Of the 98 pharmacists who recommended medications to the SC, only 67 (68.3%) recommended appropriate medications for a patient presenting with comorbidities including hypertension, hyperlipidaemia and diabetes mellitus, as well as meet the requirement for someone who may operate vehicles or machinery. However, three (3.1%) pharmacists dispensed the medications as loose tablets or capsules without the name of the medications on the label and explanation. Among those who had recommended appropriate medications, five (7.5%) also recommended other medications or products for indications such as nasal congestion, running nose or phlegm which were not mentioned by the SC and hence, not indicated in this case.

Eleven (11.2%) pharmacists who recommended medications for the cough also advise the father to come and see the pharmacist or to consult a medical doctor if the cough persisted for a period of time. In addition, another two pharmacists who did not recommend any medications but ask SC to bring the father’s medications to the pharmacy or to consult a doctor.

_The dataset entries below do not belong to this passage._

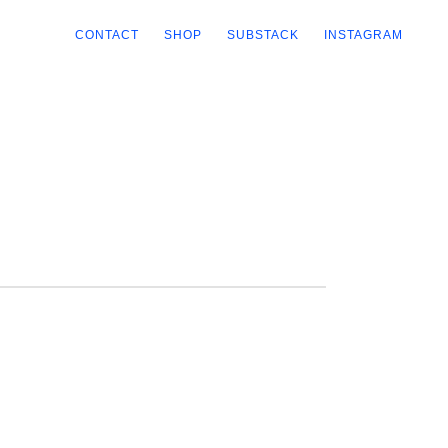
CONTACT
SHOP
SUBSTACK
INSTAGRAM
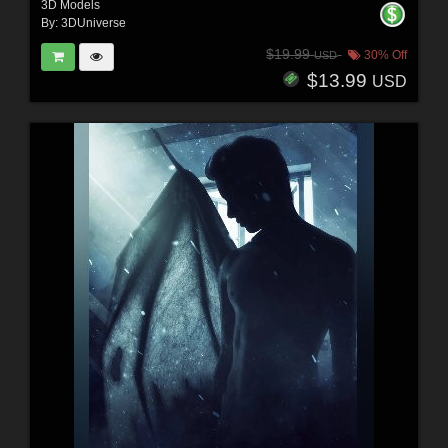
3D Models
By:
3DUniverse
$19.99
30% Off
USD
$13.99
USD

Factors associated with the number of questions asked and counselling elements provision

Possible characteristics of pharmacists (sex, age group) and pharmacies (type of ownership, location) which might be associated with the number of questions asked were analysed using univariate and multivariate Poisson regression (Table 4). Only the location of the community pharmacy was significantly associated with the number of questions asked by the pharmacists.

Table 4 Possible factors associated with the number of questions asked by the pharmacists (n = 98)a

The incidence rate ratio (IRR) of the number of questions asked by community pharmacists practising in Shah Alam was 2.378, 1.772 and 1.714 times significantly higher than those in Kajang, Kuala Lumpur and Petaling Jaya, respectively. Whereas, such IRR for those practising in Subang Jaya was 2.078 and 1.548 times significantly higher than those in Kajang and Kuala Lumpur (Table 5).

Table 5 Significant associations of pharmacy location and number of questions asked by the pharmacists (n = 98)a

Possible associations between the characteristics of pharmacists or pharmacies and the number of counselling elements provided are shown in Table 6. However, there were no significant associations.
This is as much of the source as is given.